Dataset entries
****

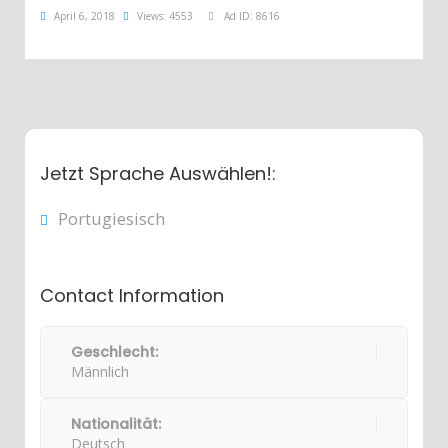
April 6, 2018
Views: 4553
Ad ID: 8616
Jetzt Sprache Auswählen!:
Portugiesisch
Contact Information
Geschlecht:
Männlich
Nationalität:
Deutsch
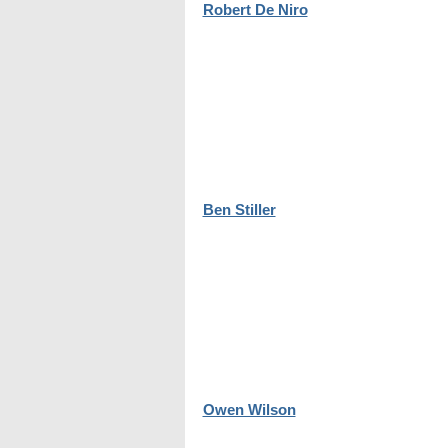
Robert De Niro
Ben Stiller
Owen Wilson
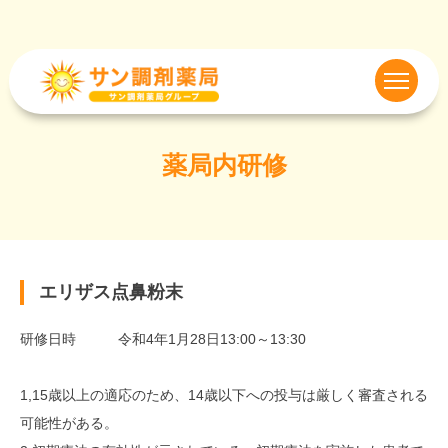
薬局内研修
エリザス点鼻粉末
研修日時 令和4年1月28日13:00～13:30
1,15歳以上の適応のため、14歳以下への投与は厳しく審査される
可能性がある。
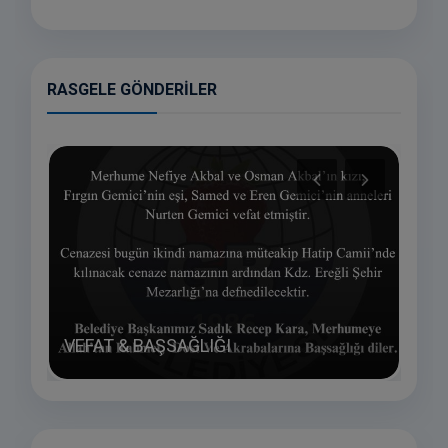
RASGELE GÖNDERILER
KER
..
VEFAT & BAŞSAĞLIĞI
SAĞL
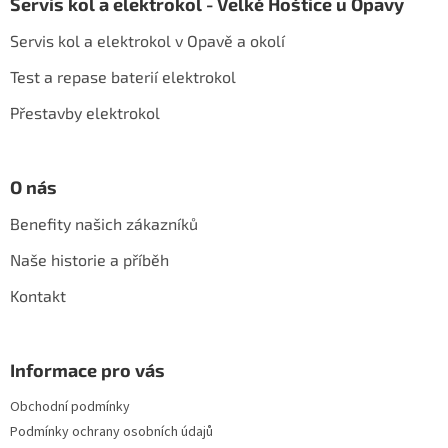
Servis kol a elektrokol - Velké Hoštice u Opavy
p
a
Servis kol a elektrokol v Opavě a okolí
t
í
Test a repase baterií elektrokol
Přestavby elektrokol
O nás
Benefity našich zákazníků
Naše historie a příběh
Kontakt
Informace pro vás
Obchodní podmínky
Podmínky ochrany osobních údajů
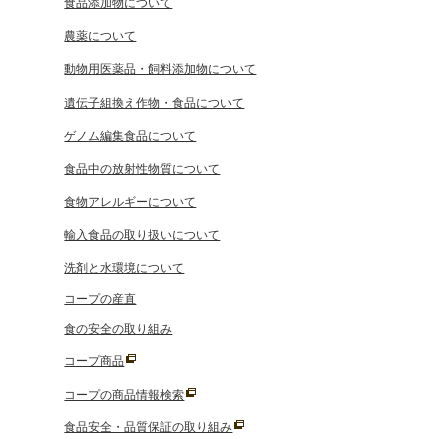
食品添加物について
農薬について
動物用医薬品・飼料添加物について
遺伝子組換え作物・食品について
ゲノム編集食品について
食品中の放射性物質について
食物アレルギーについて
輸入食品の取り扱いについて
洗剤と水環境について
コープの産直
食の安全の取り組み
コープ商品
コープの商品情報検索
食品安全・品質保証の取り組み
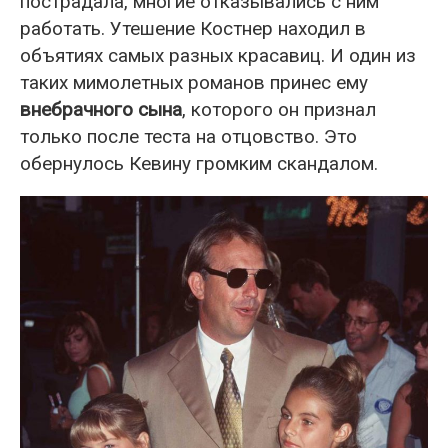
пострадала, многие отказывались с ним
работать. Утешение Костнер находил в
объятиях самых разных красавиц. И один из
таких мимолетных романов принес ему
внебрачного сына
, которого он признал
только после теста на отцовство. Это
обернулось Кевину громким скандалом.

****

### PROBLEM REQUIREMENTS
Output exactly, and only, the lines running from the line containing "輸入食品の取り扱いについて" to the last line of the entries above, omitting the pictures.

### ANSWER BOX
輸入食品の取り扱いについて
洗剤と水環境について
コープの産直
食の安全の取り組み
コープ商品
コープの商品情報検索
食品安全・品質保証の取り組み
пострадала, многие отказывались с ним
работать. Утешение Костнер находил в
объятиях самых разных красавиц. И один из
таких мимолетных романов принес ему
внебрачного сына
, которого он признал
только после теста на отцовство. Это
обернулось Кевину громким скандалом.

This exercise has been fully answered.